→ **WHAT YOU ARE ASKED TO DO**
Lines before the one containing "Becoming Scientist Of Self" are to be left out; that line and all after it, through the end of the material below, are to be written out exactly.
──────────
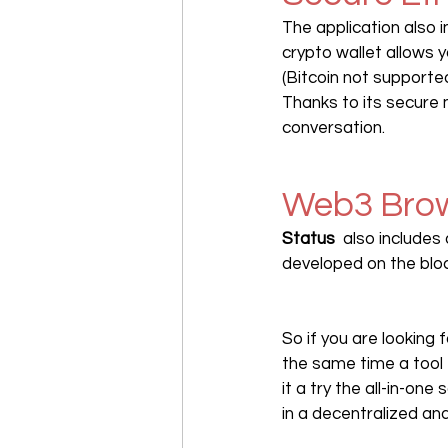
The application also i
crypto wallet allows 
(Bitcoin not supported
Thanks to its secure 
conversation.
Web3 Bro
Status 
 also includes
developed on the blo
So if you are looking f
the same time a tool 
it a try the all-in-one 
in a decentralized an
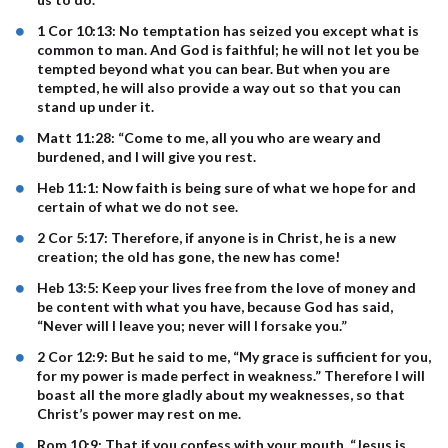
1 Cor 10:13: No temptation has seized you except what is
common to man. And God is faithful; he will not let you be
tempted beyond what you can bear. But when you are
tempted, he will also provide a way out so that you can
stand up under it.
Matt 11:28: “Come to me, all you who are weary and
burdened, and I will give you rest.
Heb 11:1: Now faith is being sure of what we hope for and
certain of what we do not see.
2 Cor 5:17: Therefore, if anyone is in Christ, he is a new
creation; the old has gone, the new has come!
Heb 13:5: Keep your lives free from the love of money and
be content with what you have, because God has said,
“Never will I leave you; never will I forsake you.”
2 Cor 12:9: But he said to me, “My grace is sufficient for you,
for my power is made perfect in weakness.” Therefore I will
boast all the more gladly about my weaknesses, so that
Christ’s power may rest on me.
Rom 10:9: That if you confess with your mouth, “Jesus is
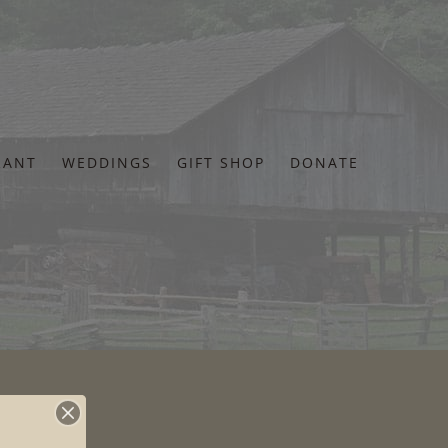
RANT
WEDDINGS
GIFT SHOP
DONATE
s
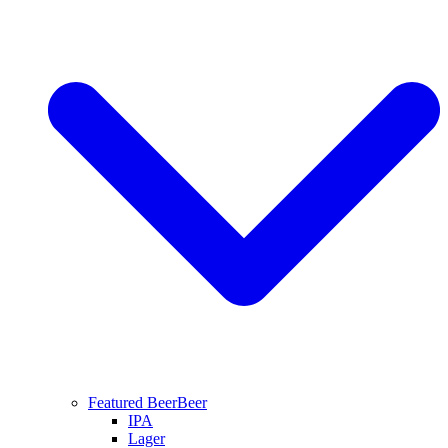
Featured Beer
Beer
IPA
Lager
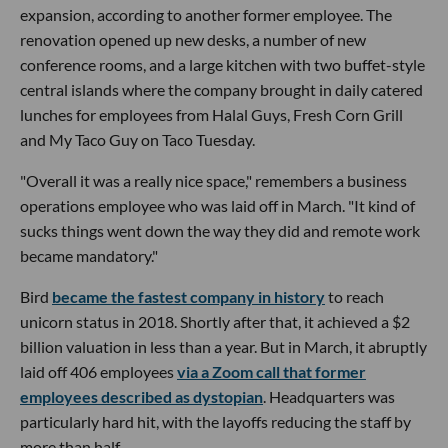
expansion, according to another former employee. The
renovation opened up new desks, a number of new
conference rooms, and a large kitchen with two buffet-style
central islands where the company brought in daily catered
lunches for employees from Halal Guys, Fresh Corn Grill
and My Taco Guy on Taco Tuesday.
"Overall it was a really nice space," remembers a business
operations employee who was laid off in March. "It kind of
sucks things went down the way they did and remote work
became mandatory."
Bird
became the fastest company in history
to reach
unicorn status in 2018. Shortly after that, it achieved a $2
billion valuation in less than a year. But in March, it abruptly
laid off 406 employees
via a Zoom call that former
employees described as dystopian
. Headquarters was
particularly hard hit, with the layoffs reducing the staff by
more than half.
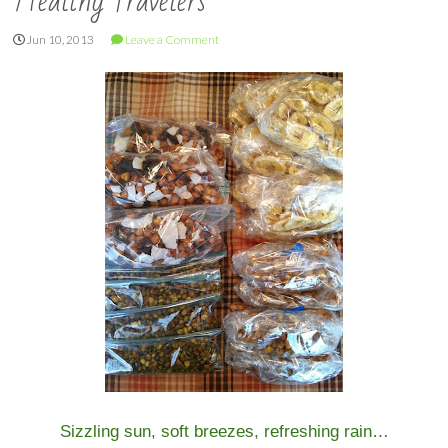
Healthy Travelers
Jun 10, 2013
Leave a Comment
Sizzling sun, soft breezes, refreshing rain…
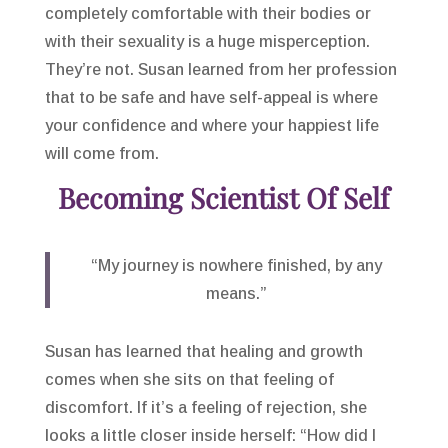
completely comfortable with their bodies or
with their sexuality is a huge misperception.
They’re not. Susan learned from her profession
that to be safe and have self-appeal is where
your confidence and where your happiest life
will come from.
Becoming Scientist Of Self
“My journey is nowhere finished, by any
means.”
Susan has learned that healing and growth
comes when she sits on that feeling of
discomfort. If it’s a feeling of rejection, she
looks a little closer inside herself: “How did I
──────────
→ **RESPONSE BELOW**
Becoming Scientist Of Self
“My journey is nowhere finished, by any
means.”
Susan has learned that healing and growth
comes when she sits on that feeling of
discomfort. If it’s a feeling of rejection, she
looks a little closer inside herself: “How did I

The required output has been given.